We Will Rock You Reviews: What the Audience Thought:
“We Will Rock You is an age old story of a quest, interspersed with love, comedy and pantomime vallauns aplenty…[the] effects will truly make your jaw drop (the hologram waterfall is just amazing)…Yes, this is pantomime that is good for the whole year around. All that’s missing are spontaneous shouts of ‘He’s behind you!!!’ bursting from young throats. It’s a glorious romp. Good solid fun.” CHRIS HIGH Read more.
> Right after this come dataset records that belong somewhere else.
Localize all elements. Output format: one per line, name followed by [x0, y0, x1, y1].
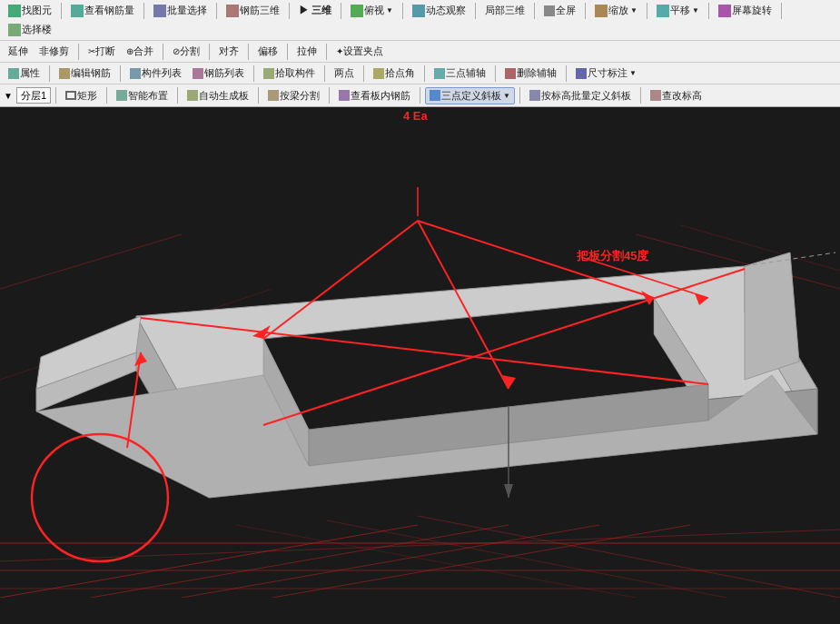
sep21 [163, 44, 163, 60]
sep42 [177, 87, 178, 104]
mod-elevation-btn[interactable]: 查改标高 [646, 87, 707, 104]
sep31 [120, 65, 121, 82]
three-point-aux-btn[interactable]: 三点辅轴 [430, 64, 490, 82]
sep11 [708, 3, 709, 19]
sep35 [424, 65, 425, 82]
rebar-list-btn[interactable]: 钢筋列表 [188, 64, 249, 82]
sep22 [209, 44, 210, 60]
property-btn[interactable]: 属性 [4, 64, 44, 82]
top-view-btn[interactable]: 俯视 ▼ [346, 2, 398, 19]
dim-note-btn[interactable]: 尺寸标注 ▼ [571, 64, 641, 82]
edit-rebar-icon [59, 68, 70, 79]
main-canvas[interactable]: 把板分割45度 4 Ea [0, 107, 840, 598]
dynamic-obs-btn[interactable]: 动态观察 [408, 2, 470, 19]
smart-layout-btn[interactable]: 智能布置 [112, 87, 173, 104]
cut-btn[interactable]: ✂ 打断 [84, 43, 120, 60]
offset-btn[interactable]: 偏移 [253, 43, 282, 60]
rebar-3d-icon [226, 5, 239, 17]
view-slab-rebar-icon [339, 90, 350, 101]
top-view-icon [351, 5, 363, 17]
sep5 [341, 3, 341, 19]
drag-btn[interactable]: 拉伸 [292, 43, 321, 60]
split-beam-btn[interactable]: 按梁分割 [263, 87, 324, 104]
del-aux-icon [505, 68, 516, 79]
smart-layout-icon [116, 90, 127, 101]
annotation-45deg: 把板分割45度 [577, 248, 648, 264]
rect-btn[interactable]: 矩形 [61, 87, 102, 104]
fullscreen-icon [544, 5, 555, 16]
batch-select-btn[interactable]: 批量选择 [149, 2, 212, 19]
member-list-btn[interactable]: 构件列表 [125, 64, 186, 82]
sep32 [253, 65, 254, 82]
sep30 [49, 65, 50, 82]
divide-btn[interactable]: ⊘ 分割 [168, 43, 204, 60]
sep36 [495, 65, 496, 82]
sep44 [329, 87, 330, 104]
three-point-slope-btn[interactable]: 三点定义斜板 ▼ [425, 87, 515, 104]
sep2 [143, 3, 144, 19]
rect-icon [65, 91, 76, 100]
select-switch-btn[interactable]: 选择楼 [4, 21, 56, 38]
pick-member-btn[interactable]: 拾取构件 [259, 64, 320, 82]
merge-btn[interactable]: ⊕ 合并 [122, 43, 158, 60]
sep47 [640, 87, 641, 104]
annotation-4ea: 4 Ea [403, 109, 428, 123]
sep8 [534, 3, 535, 19]
three-point-aux-icon [434, 68, 445, 79]
sep12 [781, 3, 782, 19]
align-btn[interactable]: 对齐 [214, 43, 243, 60]
screen-rotate-btn[interactable]: 屏幕旋转 [714, 2, 776, 19]
auto-gen-slab-btn[interactable]: 自动生成板 [183, 87, 253, 104]
3d-view-btn[interactable]: ▶ 三维 [294, 2, 336, 19]
view-rebar-btn[interactable]: 查看钢筋量 [66, 2, 139, 19]
zoom-btn[interactable]: 缩放 ▼ [590, 2, 642, 19]
sep20 [78, 44, 79, 60]
member-list-icon [130, 68, 141, 79]
layer-select[interactable]: 分层1 [16, 87, 51, 104]
layer-prefix: ▼ [4, 91, 13, 101]
set-point-btn[interactable]: ✦ 设置夹点 [331, 43, 388, 60]
view-slab-rebar-btn[interactable]: 查看板内钢筋 [334, 87, 415, 104]
sep10 [647, 3, 647, 19]
sep41 [106, 87, 107, 104]
local-3d-btn[interactable]: 局部三维 [480, 2, 529, 19]
zoom-icon [595, 5, 608, 17]
sep46 [519, 87, 520, 104]
dynamic-obs-icon [412, 5, 425, 17]
toolbar-row-4: ▼ 分层1 矩形 智能布置 自动生成板 按梁分割 查看板内钢筋 三 [0, 84, 840, 106]
pick-member-icon [263, 68, 274, 79]
sep43 [258, 87, 259, 104]
screen-rotate-icon [718, 5, 731, 17]
del-aux-btn[interactable]: 删除辅轴 [500, 64, 561, 82]
sep9 [585, 3, 586, 19]
toolbar-row-1: 找图元 查看钢筋量 批量选择 钢筋三维 ▶ 三维 俯视 ▼ 动态观察 [0, 0, 840, 41]
sep6 [402, 3, 403, 19]
rebar-3d-btn[interactable]: 钢筋三维 [222, 2, 284, 19]
svg-marker-23 [745, 253, 799, 380]
sep1 [61, 3, 62, 19]
fullscreen-btn[interactable]: 全屏 [539, 2, 580, 19]
pick-angle-btn[interactable]: 拾点角 [369, 64, 420, 82]
find-element-btn[interactable]: 找图元 [4, 2, 56, 19]
pan-btn[interactable]: 平移 ▼ [652, 2, 704, 19]
not-trim-btn[interactable]: 非修剪 [35, 43, 74, 60]
sep24 [287, 44, 288, 60]
sep3 [216, 3, 217, 19]
toolbar-area: 找图元 查看钢筋量 批量选择 钢筋三维 ▶ 三维 俯视 ▼ 动态观察 [0, 0, 840, 107]
three-point-slope-icon [430, 90, 440, 101]
3d-scene-svg [0, 107, 840, 598]
batch-select-icon [153, 5, 166, 17]
extend-btn[interactable]: 延伸 [4, 43, 33, 60]
auto-gen-slab-icon [187, 90, 198, 101]
select-switch-icon [8, 24, 21, 36]
toolbar-row-3: 属性 编辑钢筋 构件列表 钢筋列表 拾取构件 两点 拾点角 [0, 63, 840, 84]
sep4 [289, 3, 290, 19]
sep34 [363, 65, 364, 82]
find-element-icon [8, 5, 21, 17]
dim-note-icon [576, 68, 587, 79]
sep23 [248, 44, 249, 60]
two-point-btn[interactable]: 两点 [330, 64, 359, 82]
edit-rebar-btn[interactable]: 编辑钢筋 [54, 64, 115, 82]
batch-slope-btn[interactable]: 按标高批量定义斜板 [525, 87, 636, 104]
property-icon [8, 68, 19, 79]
“Sabrina Aloueche was just the fantastic Scaramouche I remembered her to be – smart, witty and with a fantastic voice as well. She sang Somebody to Love like I had always wanted to hear it sung, which was a pleasure to listen to…The ensemble of the show were as tight and strong as ever, with every single vocal being top notch. We Will Rock You really is one of those shows where every single vocal in the show takes you by surprise.” WEST END WENDY Read more.
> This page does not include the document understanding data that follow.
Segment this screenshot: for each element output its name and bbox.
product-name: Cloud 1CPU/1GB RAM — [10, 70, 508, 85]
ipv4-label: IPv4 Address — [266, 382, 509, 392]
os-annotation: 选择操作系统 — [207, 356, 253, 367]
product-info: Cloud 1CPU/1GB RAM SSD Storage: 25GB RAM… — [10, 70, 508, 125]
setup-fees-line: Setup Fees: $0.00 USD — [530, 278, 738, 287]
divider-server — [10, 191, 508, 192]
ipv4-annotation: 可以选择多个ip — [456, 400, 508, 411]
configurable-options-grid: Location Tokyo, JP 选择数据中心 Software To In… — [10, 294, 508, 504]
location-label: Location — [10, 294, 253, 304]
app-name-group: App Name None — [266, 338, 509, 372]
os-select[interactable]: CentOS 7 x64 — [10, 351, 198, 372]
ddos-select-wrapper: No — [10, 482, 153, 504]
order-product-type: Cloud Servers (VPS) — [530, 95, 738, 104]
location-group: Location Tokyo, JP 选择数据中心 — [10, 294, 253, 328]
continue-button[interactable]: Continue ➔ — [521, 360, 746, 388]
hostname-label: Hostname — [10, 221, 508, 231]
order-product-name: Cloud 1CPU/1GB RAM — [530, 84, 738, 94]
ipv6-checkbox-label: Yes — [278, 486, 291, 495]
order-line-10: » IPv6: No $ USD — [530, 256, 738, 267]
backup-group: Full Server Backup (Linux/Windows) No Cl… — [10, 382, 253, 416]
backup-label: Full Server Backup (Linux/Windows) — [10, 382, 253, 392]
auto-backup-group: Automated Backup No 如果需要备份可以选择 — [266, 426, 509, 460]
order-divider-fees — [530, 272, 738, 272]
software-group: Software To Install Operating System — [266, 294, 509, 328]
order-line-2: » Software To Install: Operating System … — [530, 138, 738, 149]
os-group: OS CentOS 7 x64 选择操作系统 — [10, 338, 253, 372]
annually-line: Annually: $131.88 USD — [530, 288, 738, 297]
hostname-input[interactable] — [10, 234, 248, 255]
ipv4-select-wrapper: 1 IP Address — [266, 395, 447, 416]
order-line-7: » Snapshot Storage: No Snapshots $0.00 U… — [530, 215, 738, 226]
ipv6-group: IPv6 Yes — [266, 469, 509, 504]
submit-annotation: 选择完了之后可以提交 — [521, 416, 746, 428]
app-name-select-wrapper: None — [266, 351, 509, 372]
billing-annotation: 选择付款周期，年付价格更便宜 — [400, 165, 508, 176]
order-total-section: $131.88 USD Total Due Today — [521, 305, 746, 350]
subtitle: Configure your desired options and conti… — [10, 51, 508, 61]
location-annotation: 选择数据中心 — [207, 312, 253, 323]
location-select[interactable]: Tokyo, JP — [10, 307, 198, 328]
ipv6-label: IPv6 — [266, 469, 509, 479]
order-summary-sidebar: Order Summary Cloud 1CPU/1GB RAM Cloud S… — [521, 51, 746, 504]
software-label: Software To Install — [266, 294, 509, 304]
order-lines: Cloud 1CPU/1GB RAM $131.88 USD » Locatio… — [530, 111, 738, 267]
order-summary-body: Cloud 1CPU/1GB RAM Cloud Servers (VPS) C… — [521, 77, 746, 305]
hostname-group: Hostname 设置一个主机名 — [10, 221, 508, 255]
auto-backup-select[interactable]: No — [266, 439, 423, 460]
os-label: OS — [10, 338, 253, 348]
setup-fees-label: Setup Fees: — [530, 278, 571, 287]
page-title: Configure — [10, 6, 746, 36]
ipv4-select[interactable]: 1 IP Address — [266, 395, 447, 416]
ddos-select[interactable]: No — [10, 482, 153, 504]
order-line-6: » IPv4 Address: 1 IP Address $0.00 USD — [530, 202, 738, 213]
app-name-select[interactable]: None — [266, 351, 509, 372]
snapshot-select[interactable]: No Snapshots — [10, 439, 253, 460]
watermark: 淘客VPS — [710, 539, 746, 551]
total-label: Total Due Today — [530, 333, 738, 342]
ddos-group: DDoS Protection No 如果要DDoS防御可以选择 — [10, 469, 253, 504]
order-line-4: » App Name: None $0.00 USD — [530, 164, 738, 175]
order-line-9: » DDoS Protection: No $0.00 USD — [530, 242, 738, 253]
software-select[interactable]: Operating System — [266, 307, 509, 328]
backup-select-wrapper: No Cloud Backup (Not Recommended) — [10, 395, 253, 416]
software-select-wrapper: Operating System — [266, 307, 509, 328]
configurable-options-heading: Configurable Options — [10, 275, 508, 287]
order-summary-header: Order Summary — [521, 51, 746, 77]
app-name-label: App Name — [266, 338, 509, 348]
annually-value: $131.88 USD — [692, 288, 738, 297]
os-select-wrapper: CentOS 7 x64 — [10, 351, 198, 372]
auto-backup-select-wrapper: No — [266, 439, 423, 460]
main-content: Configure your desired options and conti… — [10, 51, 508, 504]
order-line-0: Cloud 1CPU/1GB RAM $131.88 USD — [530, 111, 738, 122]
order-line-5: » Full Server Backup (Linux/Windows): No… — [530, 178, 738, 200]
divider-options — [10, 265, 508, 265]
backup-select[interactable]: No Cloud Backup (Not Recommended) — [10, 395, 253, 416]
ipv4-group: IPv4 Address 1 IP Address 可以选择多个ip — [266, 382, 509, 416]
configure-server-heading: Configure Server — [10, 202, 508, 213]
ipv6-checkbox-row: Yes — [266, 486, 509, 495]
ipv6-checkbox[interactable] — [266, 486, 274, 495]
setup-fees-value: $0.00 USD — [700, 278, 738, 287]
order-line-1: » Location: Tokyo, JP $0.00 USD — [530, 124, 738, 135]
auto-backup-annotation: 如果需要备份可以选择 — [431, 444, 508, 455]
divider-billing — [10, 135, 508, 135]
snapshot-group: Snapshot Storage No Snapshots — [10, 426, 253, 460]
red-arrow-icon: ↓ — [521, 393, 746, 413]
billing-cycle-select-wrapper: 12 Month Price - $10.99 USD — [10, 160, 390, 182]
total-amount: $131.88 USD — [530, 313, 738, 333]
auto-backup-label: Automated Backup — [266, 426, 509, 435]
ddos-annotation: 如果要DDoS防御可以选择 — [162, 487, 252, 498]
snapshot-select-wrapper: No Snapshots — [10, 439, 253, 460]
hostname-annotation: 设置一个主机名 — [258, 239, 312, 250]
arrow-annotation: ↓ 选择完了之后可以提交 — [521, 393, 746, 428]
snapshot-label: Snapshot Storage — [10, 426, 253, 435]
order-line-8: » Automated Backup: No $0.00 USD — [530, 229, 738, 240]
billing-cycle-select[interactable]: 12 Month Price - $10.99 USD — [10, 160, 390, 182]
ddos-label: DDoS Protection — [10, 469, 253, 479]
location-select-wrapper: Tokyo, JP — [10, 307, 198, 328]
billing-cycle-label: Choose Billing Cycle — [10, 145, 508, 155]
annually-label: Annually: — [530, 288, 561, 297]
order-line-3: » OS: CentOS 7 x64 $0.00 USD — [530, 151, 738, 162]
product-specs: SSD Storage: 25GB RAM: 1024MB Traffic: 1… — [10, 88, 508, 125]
“Fair warning is given at the nature of the production, with music played very loud and very live. Eardrums that crinkle from the start listen on as the disembodied voice of Ben Elton tells the audience to put away their ring tones and bootlegging visual devices. From the start it is loud and the energy flows hard, fast and all throughout…One of the best performances [I have] seen in terms of both theatre and music. [It is] Magical to see the force of Queen’s hit songs so wildly brought to life with a script and story that darts between the crude and the fairly dry.” THE WAX CONSPIRACY Read more.
Our We Will Rock You Review:
If Mamma Mia is the mother of all Jukebox musicals then We Will Rock You has to be the grand-father. From humble critical beginnings the show, which features songs by Queen and a ‘plot’ by comedian Ben Elton, is still packing in audiences at the colossal Dominion Theatre as it goes into its 10th year in the West End. During this decade the musical has scooped a string of awards including the 2010 Olivier Award for Most Popular Long Running Show. The musical has been seen by hundreds of thousands of fans and has recently begun a second UK nationwide tour. What is it about this show that makes Queen fans old and new go GAGA? It certainly isn’t the tongue-in-cheek plot that centres around a dystopian future where rock music has been banned. Neither is it the flat libretto that shamelessly features over 30 of the band’s favourite hits. Whilst Ben Elton’s side of the bargain seems to be grievously underwhelming, the songs themselves and the stunning vocal performances of standards such as ‘Somebody to Love’, ‘I Want to Break Free’ and ‘Bohemian Rhapsody’ literally results in the audience begging for more, and like Mamma Mia before it; the show knows how to deliver.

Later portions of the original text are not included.